> Task brief:
Every entry must reappear in your answer exactly as written, though its pictures must not.

> Records supplied:
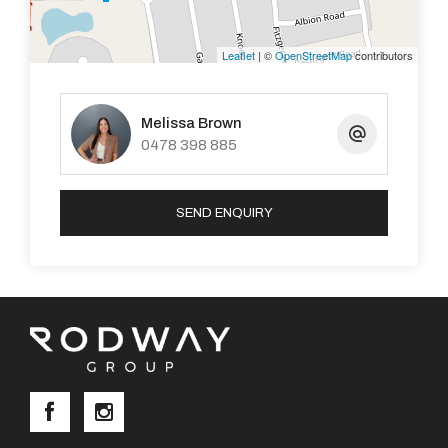
Leaflet
| ©
OpenStreetMap
contributors
Melissa Brown
0478 398 885
SEND ENQUIRY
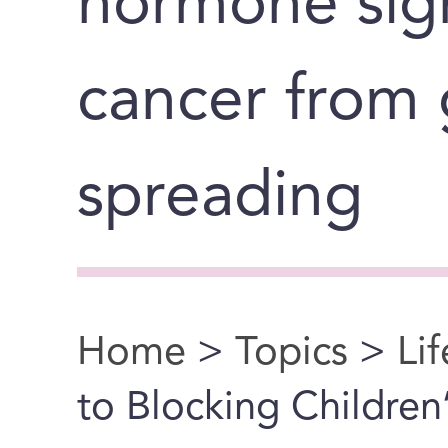
hormone sig
cancer from
spreading
Home
>
Topics
>
Li
You are here
to Blocking Childre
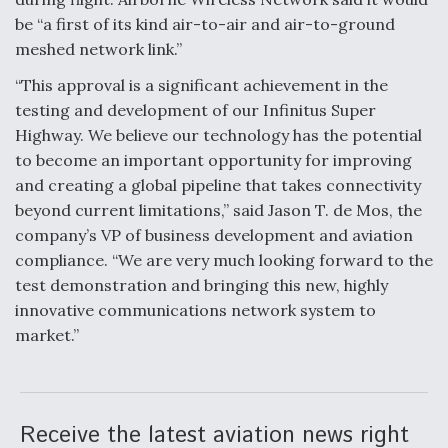
be “a first of its kind air-to-air and air-to-ground
meshed network link.”
“This approval is a significant achievement in the
testing and development of our Infinitus Super
Highway. We believe our technology has the potential
to become an important opportunity for improving
and creating a global pipeline that takes connectivity
beyond current limitations,” said Jason T. de Mos, the
company’s VP of business development and aviation
compliance. “We are very much looking forward to the
test demonstration and bringing this new, highly
innovative communications network system to
market.”
Receive the latest aviation news right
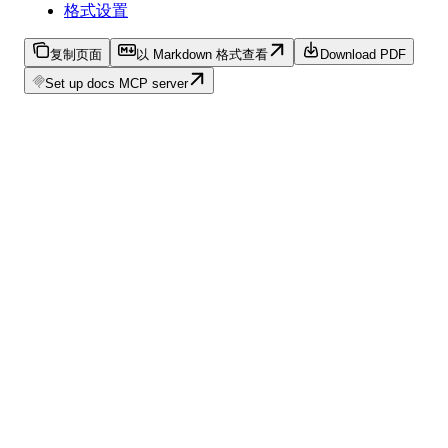
格式设置
复制页面
以 Markdown 格式查看
Download PDF
Set up docs MCP server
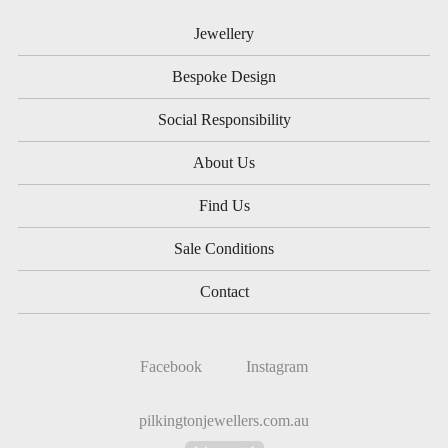
Jewellery
Bespoke Design
Social Responsibility
About Us
Find Us
Sale Conditions
Contact
Facebook
Instagram
pilkingtonjewellers.com.au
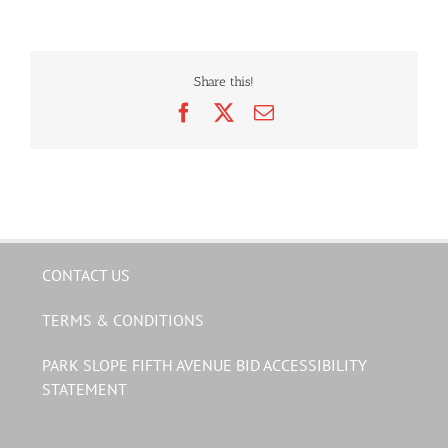
Share this!
Facebook
X
Email
CONTACT US
TERMS & CONDITIONS
PARK SLOPE FIFTH AVENUE BID ACCESSIBILITY
STATEMENT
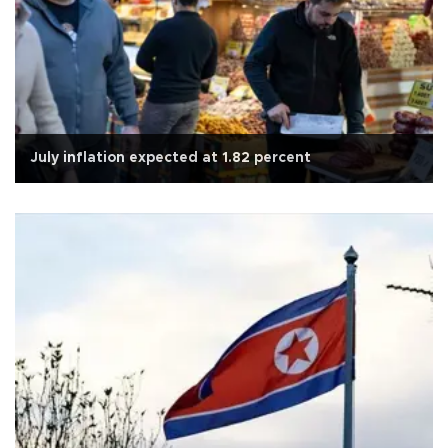
July inflation expected at 1.82 percent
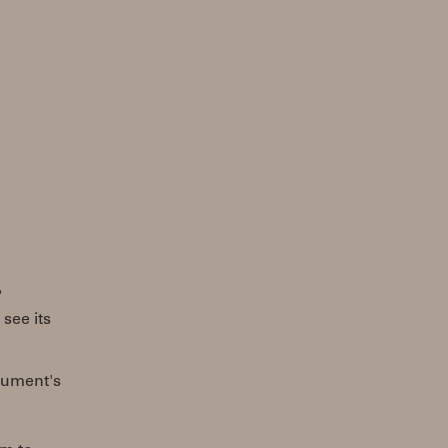
?
see its
trument's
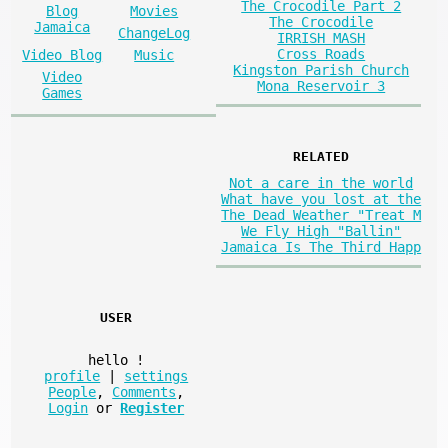
The Crocodile Part 2
Blog
Movies
The Crocodile
Jamaica
ChangeLog
IRRISH MASH
Cross Roads
Video Blog
Music
Kingston Parish Church
Video
Mona Reservoir 3
Games
RELATED
Not a care in the world
What have you lost at the
The Dead Weather "Treat M
We Fly High "Ballin"
Jamaica Is The Third Happ
USER
hello
!
profile
|
settings
People
,
Comments
,
Login
or
Register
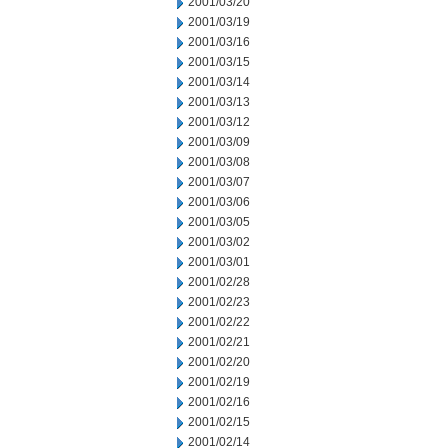
2001/03/20
2001/03/19
2001/03/16
2001/03/15
2001/03/14
2001/03/13
2001/03/12
2001/03/09
2001/03/08
2001/03/07
2001/03/06
2001/03/05
2001/03/02
2001/03/01
2001/02/28
2001/02/23
2001/02/22
2001/02/21
2001/02/20
2001/02/19
2001/02/16
2001/02/15
2001/02/14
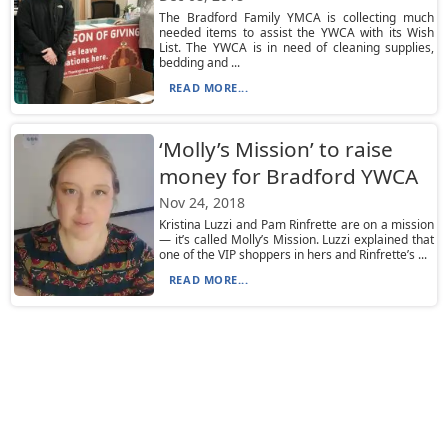
The Bradford Family YMCA is collecting much
needed items to assist the YWCA with its Wish
List. The YWCA is in need of cleaning supplies,
bedding and ...
READ MORE...
‘Molly’s Mission’ to raise
money for Bradford YWCA
Nov 24, 2018
Kristina Luzzi and Pam Rinfrette are on a mission
— it’s called Molly’s Mission. Luzzi explained that
one of the VIP shoppers in hers and Rinfrette’s ...
READ MORE...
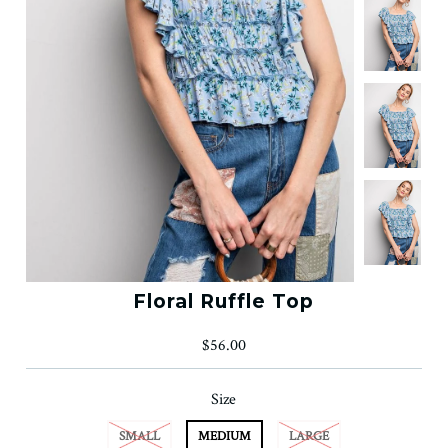
Floral Ruffle Top
$56.00
Size
SMALL
MEDIUM
LARGE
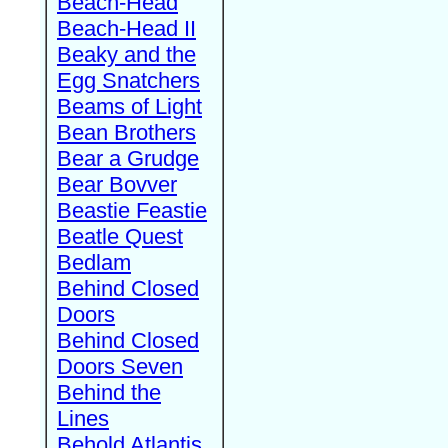
Beach-Head
Beach-Head II
Beaky and the
Egg Snatchers
Beams of Light
Bean Brothers
Bear a Grudge
Bear Bovver
Beastie Feastie
Beatle Quest
Bedlam
Behind Closed
Doors
Behind Closed
Doors Seven
Behind the
Lines
Behold Atlantis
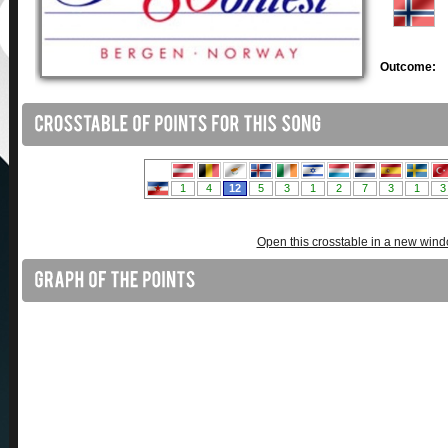
Outcome:
Open this crosstable in a new win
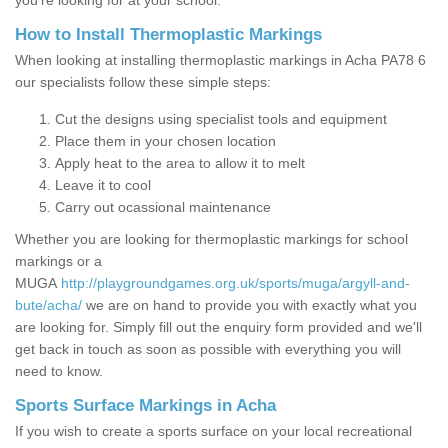
you’re looking for at your school.
How to Install Thermoplastic Markings
When looking at installing thermoplastic markings in Acha PA78 6
our specialists follow these simple steps:
Cut the designs using specialist tools and equipment
Place them in your chosen location
Apply heat to the area to allow it to melt
Leave it to cool
Carry out ocassional maintenance
Whether you are looking for thermoplastic markings for school
markings or a
MUGA
http://playgroundgames.org.uk/sports/muga/argyll-and-
bute/acha/
we are on hand to provide you with exactly what you
are looking for. Simply fill out the enquiry form provided and we'll
get back in touch as soon as possible with everything you will
need to know.
Sports Surface Markings in Acha
If you wish to create a sports surface on your local recreational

> Answer section:
Leaflet
| ©
OpenStreetMap
contributors
Melissa Brown
0478 398 885
SEND ENQUIRY
hormone sig
cancer from
spreading
Home
>
Topics
>
Li
You are here
to Blocking Childre
be “a first of its kind air-to-air and air-to-ground
meshed network link.”
“This approval is a significant achievement in the
testing and development of our Infinitus Super
Highway. We believe our technology has the potential
to become an important opportunity for improving
and creating a global pipeline that takes connectivity
beyond current limitations,” said Jason T. de Mos, the
company’s VP of business development and aviation
compliance. “We are very much looking forward to the
test demonstration and bringing this new, highly
innovative communications network system to
market.”
Receive the latest aviation news right
格式设置
复制页面
以 Markdown 格式查看
Download PDF
Set up docs MCP server
Jewellery
Bespoke Design
Social Responsibility
About Us
Find Us
Sale Conditions
Contact
Facebook
Instagram
pilkingtonjewellers.com.au
Share this!
Facebook
X
Email
CONTACT US
TERMS & CONDITIONS
PARK SLOPE FIFTH AVENUE BID ACCESSIBILITY
STATEMENT
July inflation expected at 1.82 percent
?
see its
trument's
The Crocodile Part 2
Blog
Movies
The Crocodile
Jamaica
ChangeLog
IRRISH MASH
Cross Roads
Video Blog
Music
Kingston Parish Church
Video
Mona Reservoir 3
Games
RELATED
Not a care in the world
What have you lost at the
The Dead Weather "Treat M
We Fly High "Ballin"
Jamaica Is The Third Happ
USER
hello
!
profile
|
settings
People
,
Comments
,
Login
or
Register
2001/03/20
2001/03/19
2001/03/16
2001/03/15
2001/03/14
2001/03/13
2001/03/12
2001/03/09
2001/03/08
2001/03/07
2001/03/06
2001/03/05
2001/03/02
2001/03/01
2001/02/28
2001/02/23
2001/02/22
2001/02/21
2001/02/20
2001/02/19
2001/02/16
2001/02/15
2001/02/14
The Bradford Family YMCA is collecting much
needed items to assist the YWCA with its Wish
List. The YWCA is in need of cleaning supplies,
bedding and ...
READ MORE...
‘Molly’s Mission’ to raise
money for Bradford YWCA
Nov 24, 2018
Kristina Luzzi and Pam Rinfrette are on a mission
— it’s called Molly’s Mission. Luzzi explained that
one of the VIP shoppers in hers and Rinfrette’s ...
READ MORE...
Floral Ruffle Top
$56.00
Size
SMALL
MEDIUM
LARGE
Beach-Head
Beach-Head II
Beaky and the
Egg Snatchers
Beams of Light
Bean Brothers
Bear a Grudge
Bear Bovver
Beastie Feastie
Beatle Quest
Bedlam
Behind Closed
Doors
Behind Closed
Doors Seven
Behind the
Lines
Behold Atlantis
Outcome:
Open this crosstable in a new win
you’re looking for at your school.
How to Install Thermoplastic Markings
When looking at installing thermoplastic markings in Acha PA78 6
our specialists follow these simple steps:
Cut the designs using specialist tools and equipment
Place them in your chosen location
Apply heat to the area to allow it to melt
Leave it to cool
Carry out ocassional maintenance
Whether you are looking for thermoplastic markings for school
markings or a
MUGA
http://playgroundgames.org.uk/sports/muga/argyll-and-
bute/acha/
we are on hand to provide you with exactly what you
are looking for. Simply fill out the enquiry form provided and we'll
get back in touch as soon as possible with everything you will
need to know.
Sports Surface Markings in Acha
If you wish to create a sports surface on your local recreational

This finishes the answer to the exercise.